Money was as critical for Resistance as it is for almost everything else. But for the most part resisters did not keep careful accounts of it. Most resisters did not have the time or the means or a safe way to keep accounts. After all, receipts and expense sheets could be used as incriminating evidence if the enemy captured them. Nor did most resisters have sufficient motivation to count the pennies. They were risking their lives for the greater good, not trying to turn a profit.

Dutch-Paris, however, did keep some accounts. It came naturally to the majority of its leaders who were businessmen. And after they started receiving financial support from the Dutch government-in-exile, they became accountable to the government for the expenditure of its funds. Furthermore, they had a safe place to keep some of the accounts in Switzerland. Unfortunately the accounts that were kept in France or Belgium were either burned or captured.

The accounts kept in Switzerland were mostly expense accounts submitted by the main Dutch-Paris couriers. They tell us many things. Obviously, they record prices. The price of a passeur over the Pyrenees. The price of a rucksack in Toulouse at the end of the war. How much money Dutch-Paris paid to a certain restaurant to feed fugitives. How much a train ticket between Paris and Annecy or Paris and Brussels cost.

The accounts also give us the chronological structure of the Dutch-Paris leadership. They record the date that a courier paid a passeur to take so many American airmen over the Pyrenees, and sometimes even provide the names of the aviators. From looking at his expense reports, I can tell you what city a certain courier was in for almost every day between October 1943 and September 1944. More than any other documents, they testify to that man’s dedication and almost incredible skill.
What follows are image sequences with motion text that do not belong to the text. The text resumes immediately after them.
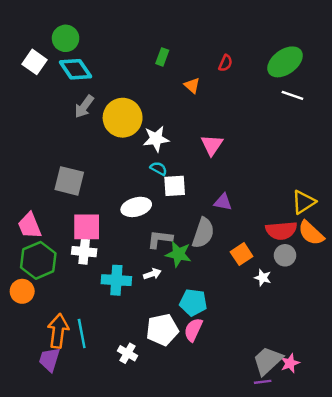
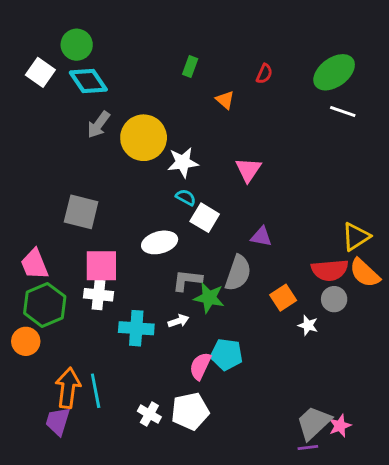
white square: (175, 186) -> (205, 218), turned 35
white pentagon: (162, 330) -> (190, 411), moved
pink semicircle: (193, 330) -> (200, 366), moved

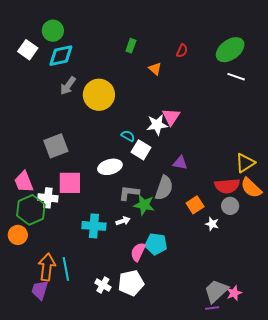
cyan diamond: (88, 81) -> (61, 56), turned -68
white star: (183, 162) -> (157, 125), moved
gray square: (81, 212) -> (56, 146), turned -35
white cross: (98, 295) -> (48, 198), moved

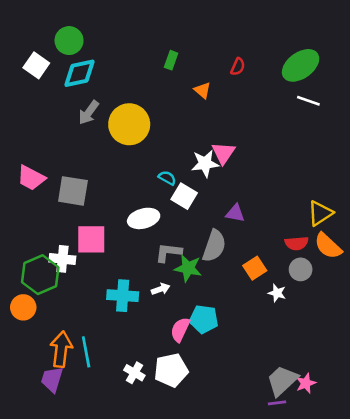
gray square: (56, 146) -> (73, 191), turned 30
pink trapezoid: (24, 182) -> (31, 178), moved, turned -40
red semicircle: (227, 186) -> (297, 243), size x0.7

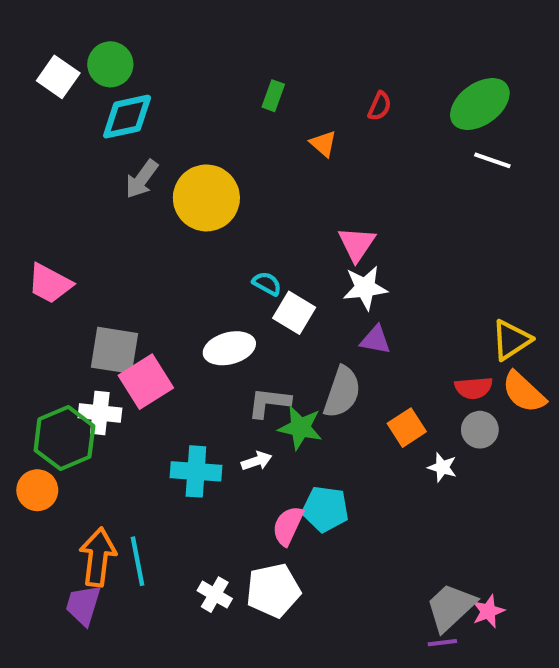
white square: (36, 65) -> (58, 77), moved
white star: (205, 163) -> (365, 288), moved
gray square: (73, 191) -> (115, 350), moved
pink square: (91, 239) -> (146, 382), turned -32

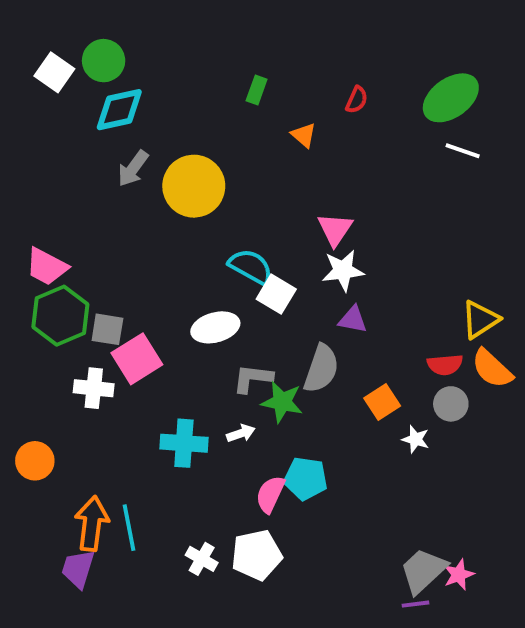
cyan semicircle: (267, 284) -> (251, 267), size x1.6
gray square: (115, 350) -> (107, 329), size x0.7
green hexagon: (64, 438) -> (60, 316), moved

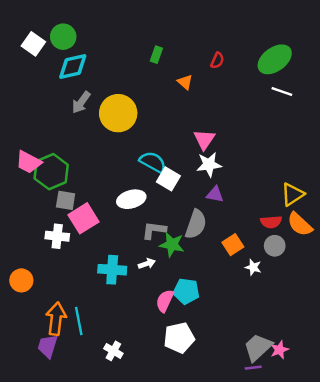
green hexagon: (60, 316) -> (51, 172), moved
white pentagon: (257, 555) -> (179, 338), moved
white cross: (202, 559) -> (113, 351), moved

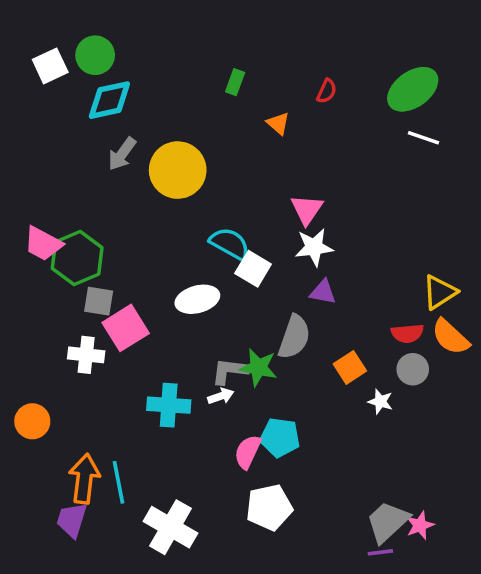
white square: (33, 44) -> (50, 66), turned 30
gray L-shape: (154, 230) -> (230, 371), moved
white cross: (113, 351) -> (170, 527), size x1.8

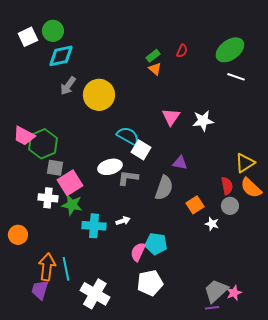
green rectangle: (235, 82) -> (153, 56), moved, turned 32
white star: (314, 247) -> (203, 121), moved
red semicircle: (407, 333) -> (227, 186), turned -96
green star: (258, 367) -> (72, 205), moved
gray L-shape: (230, 371) -> (128, 178), moved

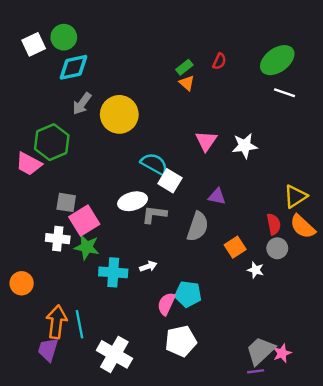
green hexagon: (43, 144) -> (52, 142), moved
The more general overview accounts help to explain how much money Dutch-Paris distributed across France and Belgium to support Jews and others in hiding. They also help to explain how the resisters raised that money and how they exchanged Swiss francs for Belgian or French francs and transferred the cash across borders at a time of repressive currency controls.

The financial records do not explain Dutch-Paris, but they provide details not found in other documents and give them a necessary structure.